Malum olduğu üzere Devlet sırlarını ifşa eden ihanet eden kişiye kesilen cezadan sonra CHP başta olmak üzere tüm terör örgütleri ile beraber cennet vatan TÜRKİYEMİZİ kaosa sürüklemek için dış mihrakların yönlendirmesi ile İstanbul’dan Ankara’ya yürüme kararı aldılar. Olayın iç yüzünde hukuku adaleti çiğneyerek ve 80 milyon insanın huzurunu kaçırmak için yapılan bir hareketten başka bir şey değildir. İnsanları sokaklara dökerek çare aramak, adalet aramak zaten adaletsizliğe gidilen yoldur. Ne gariptir ki En az 30.000 vatan evladımızı haince hunharca şehit edenler için, ülkemize türlü türlü bahanelerle darbeye kalkışanlar için, binlerce Alimimizi asarak şehit edenler için yürüyemeyenler, daha sonrada şurada bir yıl dahi üzerinden geçmeyen 249 vatan evladımızı şehit eden fetöcülerle vatan hainleri ile beraber yürüyen CHP hangi adaletin peşinde acaba. Hangi menfaatler, çıkarlar kendilerine sunuldu da yürüme ihtiyacı hissettiler.
Bu milli iradeden uzak sığ ve kindar CHP mantığının sözde adalet gerçekte ise dalalet yürüyüşünün esas nedeni ülkemizdeki hukukun artık kendi tekellerinde olmamasıdır.
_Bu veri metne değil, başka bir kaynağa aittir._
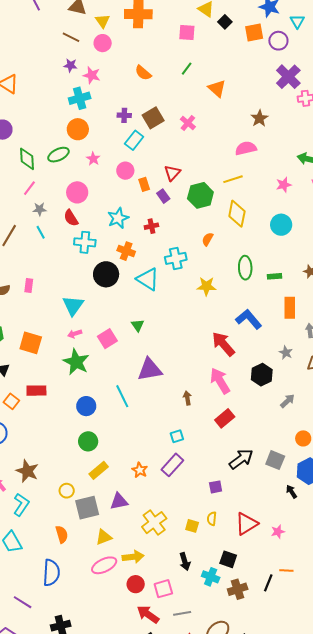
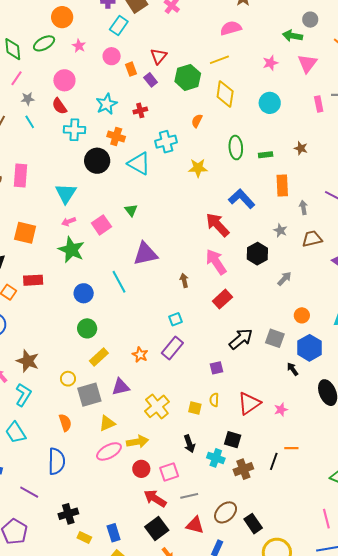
pink rectangle: (29, 285) -> (20, 176), size x1.6

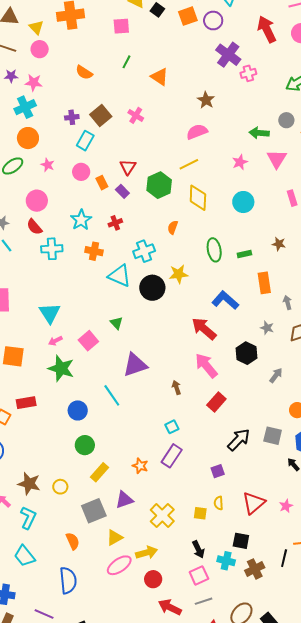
gray circle: (310, 20) -> (286, 120), moved
black circle: (97, 161) -> (152, 288), moved
yellow circle: (68, 379) -> (60, 487), moved
pink square: (169, 472) -> (199, 575), moved

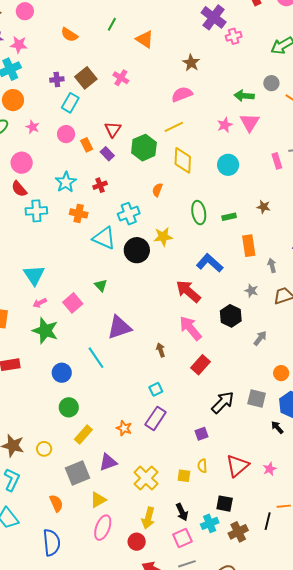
pink triangle: (277, 159) -> (250, 122), moved
yellow arrow: (146, 553) -> (148, 518), moved, turned 120
cyan cross: (226, 561) -> (210, 523), turned -36
pink ellipse: (119, 565) -> (103, 528), turned -35

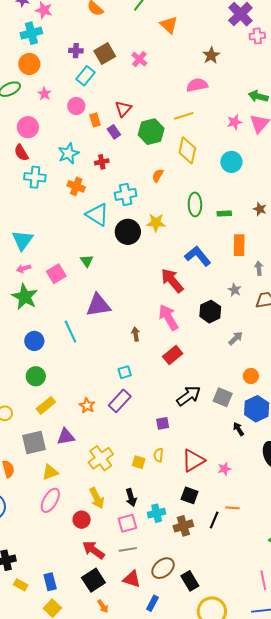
black square: (225, 504) -> (190, 495), moved
yellow arrow: (148, 518) -> (97, 498), turned -50

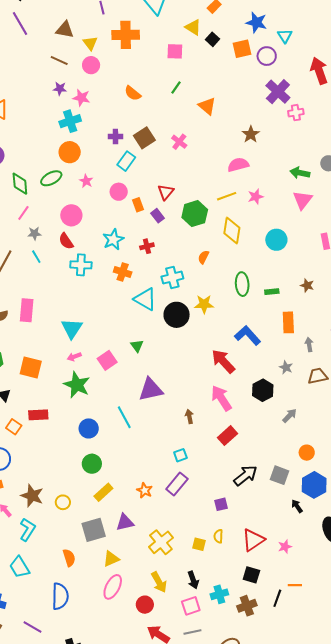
pink star: (234, 122) -> (256, 197), moved

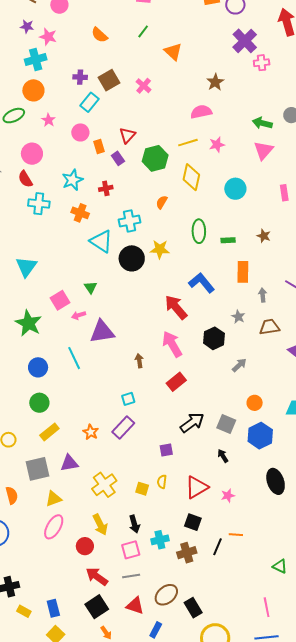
pink arrow: (74, 357) -> (79, 315), moved
black arrow: (297, 506) -> (223, 456), moved

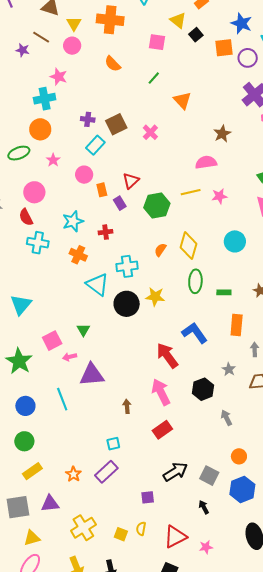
purple star: (27, 26) -> (23, 50), moved
orange semicircle: (100, 35) -> (113, 64), moved
yellow diamond: (191, 177) -> (188, 246), moved
gray arrow: (239, 365) -> (226, 418), turned -77

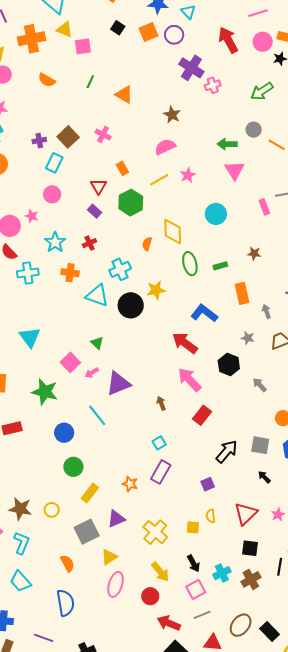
yellow triangle: (178, 20) -> (65, 29), moved
pink star: (53, 160) -> (32, 216), moved
orange rectangle: (102, 190) -> (122, 168), moved

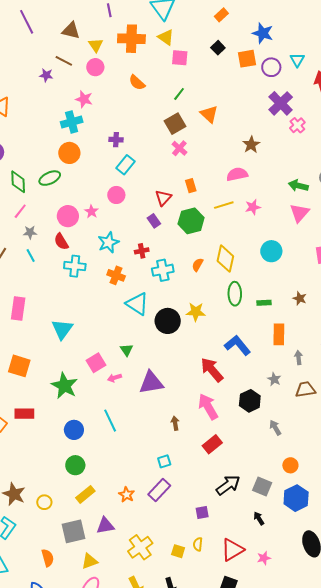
cyan triangle: (188, 12) -> (297, 60), moved
pink cross: (213, 85) -> (297, 125), turned -35
brown square: (68, 137) -> (175, 124), moved
cyan cross: (120, 269) -> (163, 270), moved
purple triangle: (118, 384) -> (151, 383), moved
Anayasa Mahkemesi başta olmak üzere sürekli Türkiye’nin ayağına yargı eliyle çelme takanların artık her istedikleri olmuyor. İşlerine gelmeyen, batıl ideolojileriyle çatışan her şeyi mahkemelere taşısalarda artık istedikleri neticelere ulaşamıyorlar. İşte bu kindar kesimin esas gayesi bu. Bunlar kendi kafalarına yatan, kendi menfaatlerine uyan bir adalet arayışı içindeler.
Artık sıranın kendine geldiğini anlayan CHP içindeki Fetö yapılanması darbeyle yapamadığını içine sızdıkları partiyle yapmanın peşine düşmüşler.
Halbuki gerçek vatan sevdalısı, vatan evladı her ne pahasına olursa olsun vatana millete zeval gelmesin, halkımın burnu dahi kanamasının diye varolan haklarından dahi vazgeçer. Kaldıki şuan yürüyenler adil olmayan bir şeyi hükümetden talep ediyorlar.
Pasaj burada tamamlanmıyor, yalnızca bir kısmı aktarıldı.